** Opening EXERCISE MATERIAL block **

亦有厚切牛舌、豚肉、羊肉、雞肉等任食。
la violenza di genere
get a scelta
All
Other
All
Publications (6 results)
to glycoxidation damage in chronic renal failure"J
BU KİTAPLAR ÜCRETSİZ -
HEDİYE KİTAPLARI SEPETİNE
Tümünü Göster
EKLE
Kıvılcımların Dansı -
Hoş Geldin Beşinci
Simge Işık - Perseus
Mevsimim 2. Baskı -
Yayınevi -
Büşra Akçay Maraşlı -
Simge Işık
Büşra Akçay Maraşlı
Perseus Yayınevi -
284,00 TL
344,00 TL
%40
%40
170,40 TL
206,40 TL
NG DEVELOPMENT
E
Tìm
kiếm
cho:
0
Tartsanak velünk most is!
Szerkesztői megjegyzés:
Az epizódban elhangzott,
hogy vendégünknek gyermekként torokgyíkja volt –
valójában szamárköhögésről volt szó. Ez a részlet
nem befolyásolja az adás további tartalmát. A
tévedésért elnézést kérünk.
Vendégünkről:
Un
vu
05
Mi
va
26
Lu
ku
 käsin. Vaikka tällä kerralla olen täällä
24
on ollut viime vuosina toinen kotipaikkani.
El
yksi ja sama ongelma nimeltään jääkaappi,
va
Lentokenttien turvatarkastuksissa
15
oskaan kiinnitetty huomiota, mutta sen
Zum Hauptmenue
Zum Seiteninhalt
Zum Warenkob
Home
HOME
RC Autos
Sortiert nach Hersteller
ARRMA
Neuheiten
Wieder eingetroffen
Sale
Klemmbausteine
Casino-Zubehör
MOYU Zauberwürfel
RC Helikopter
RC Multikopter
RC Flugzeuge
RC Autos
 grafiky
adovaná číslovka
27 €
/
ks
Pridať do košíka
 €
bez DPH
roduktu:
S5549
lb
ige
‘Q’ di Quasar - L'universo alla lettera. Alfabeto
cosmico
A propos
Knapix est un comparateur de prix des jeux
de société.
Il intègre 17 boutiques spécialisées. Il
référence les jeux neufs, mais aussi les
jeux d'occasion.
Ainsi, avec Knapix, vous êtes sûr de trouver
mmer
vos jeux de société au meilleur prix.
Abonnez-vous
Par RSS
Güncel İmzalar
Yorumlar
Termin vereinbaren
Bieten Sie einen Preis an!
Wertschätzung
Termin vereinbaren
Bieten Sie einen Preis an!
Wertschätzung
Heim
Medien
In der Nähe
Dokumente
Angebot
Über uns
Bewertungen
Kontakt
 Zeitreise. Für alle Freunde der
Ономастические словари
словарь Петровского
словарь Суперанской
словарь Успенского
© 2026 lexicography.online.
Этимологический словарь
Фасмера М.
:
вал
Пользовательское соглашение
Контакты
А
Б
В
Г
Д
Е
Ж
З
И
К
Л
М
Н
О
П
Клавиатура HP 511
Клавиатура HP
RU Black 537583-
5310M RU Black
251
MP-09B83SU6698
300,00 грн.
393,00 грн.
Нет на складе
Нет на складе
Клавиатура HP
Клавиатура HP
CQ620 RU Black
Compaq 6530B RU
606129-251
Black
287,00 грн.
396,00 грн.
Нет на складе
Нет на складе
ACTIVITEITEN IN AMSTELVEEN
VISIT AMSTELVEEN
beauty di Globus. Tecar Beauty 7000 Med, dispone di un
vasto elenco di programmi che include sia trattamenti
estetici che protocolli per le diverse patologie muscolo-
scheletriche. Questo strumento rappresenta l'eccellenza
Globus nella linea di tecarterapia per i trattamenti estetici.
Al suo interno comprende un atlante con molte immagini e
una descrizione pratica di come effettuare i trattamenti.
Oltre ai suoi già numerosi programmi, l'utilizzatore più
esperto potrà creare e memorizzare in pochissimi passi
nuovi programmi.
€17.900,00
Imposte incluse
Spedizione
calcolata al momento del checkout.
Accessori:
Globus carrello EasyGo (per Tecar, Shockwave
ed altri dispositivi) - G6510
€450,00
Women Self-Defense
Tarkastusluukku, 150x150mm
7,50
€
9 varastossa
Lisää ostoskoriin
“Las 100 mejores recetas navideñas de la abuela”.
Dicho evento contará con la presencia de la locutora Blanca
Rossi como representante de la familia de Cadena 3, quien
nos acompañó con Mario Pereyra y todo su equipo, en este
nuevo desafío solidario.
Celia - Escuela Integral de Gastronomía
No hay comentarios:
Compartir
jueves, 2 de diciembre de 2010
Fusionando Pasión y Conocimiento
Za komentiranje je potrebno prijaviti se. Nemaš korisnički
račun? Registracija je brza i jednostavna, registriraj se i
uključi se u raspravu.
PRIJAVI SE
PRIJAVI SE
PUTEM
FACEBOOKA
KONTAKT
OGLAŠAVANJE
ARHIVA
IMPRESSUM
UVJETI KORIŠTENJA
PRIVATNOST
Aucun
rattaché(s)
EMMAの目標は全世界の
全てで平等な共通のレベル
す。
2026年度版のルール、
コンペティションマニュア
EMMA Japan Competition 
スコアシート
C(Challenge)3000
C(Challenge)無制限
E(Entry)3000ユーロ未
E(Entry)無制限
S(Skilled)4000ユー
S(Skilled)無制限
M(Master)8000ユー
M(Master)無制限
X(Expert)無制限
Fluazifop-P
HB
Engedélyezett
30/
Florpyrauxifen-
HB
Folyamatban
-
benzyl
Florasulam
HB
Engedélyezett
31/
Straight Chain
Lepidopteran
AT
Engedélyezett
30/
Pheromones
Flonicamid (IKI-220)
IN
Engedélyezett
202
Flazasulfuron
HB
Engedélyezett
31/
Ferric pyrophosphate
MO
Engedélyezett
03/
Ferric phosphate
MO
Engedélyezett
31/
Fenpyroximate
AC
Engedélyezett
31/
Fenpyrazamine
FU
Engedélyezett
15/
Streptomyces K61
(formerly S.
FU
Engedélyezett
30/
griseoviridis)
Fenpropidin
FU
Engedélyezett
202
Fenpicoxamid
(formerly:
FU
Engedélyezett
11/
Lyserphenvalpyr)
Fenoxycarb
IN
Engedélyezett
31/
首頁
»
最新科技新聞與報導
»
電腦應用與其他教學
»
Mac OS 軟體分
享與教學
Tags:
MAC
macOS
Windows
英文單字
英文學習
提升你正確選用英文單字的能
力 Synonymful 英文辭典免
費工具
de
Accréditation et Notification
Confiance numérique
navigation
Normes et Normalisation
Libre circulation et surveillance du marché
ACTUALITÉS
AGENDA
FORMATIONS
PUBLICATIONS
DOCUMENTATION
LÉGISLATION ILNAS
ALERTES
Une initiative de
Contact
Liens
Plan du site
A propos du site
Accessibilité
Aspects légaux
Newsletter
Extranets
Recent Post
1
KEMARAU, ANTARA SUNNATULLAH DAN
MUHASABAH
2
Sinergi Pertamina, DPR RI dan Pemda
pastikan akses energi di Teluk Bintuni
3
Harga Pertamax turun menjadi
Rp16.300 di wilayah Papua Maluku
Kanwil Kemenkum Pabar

** Closing EXERCISE MATERIAL block **

WHAT TO DO
Using the records above, give the number of lines in which the word "trattamenti" occurs, and nothing else.

EXERCISE ANSWER
3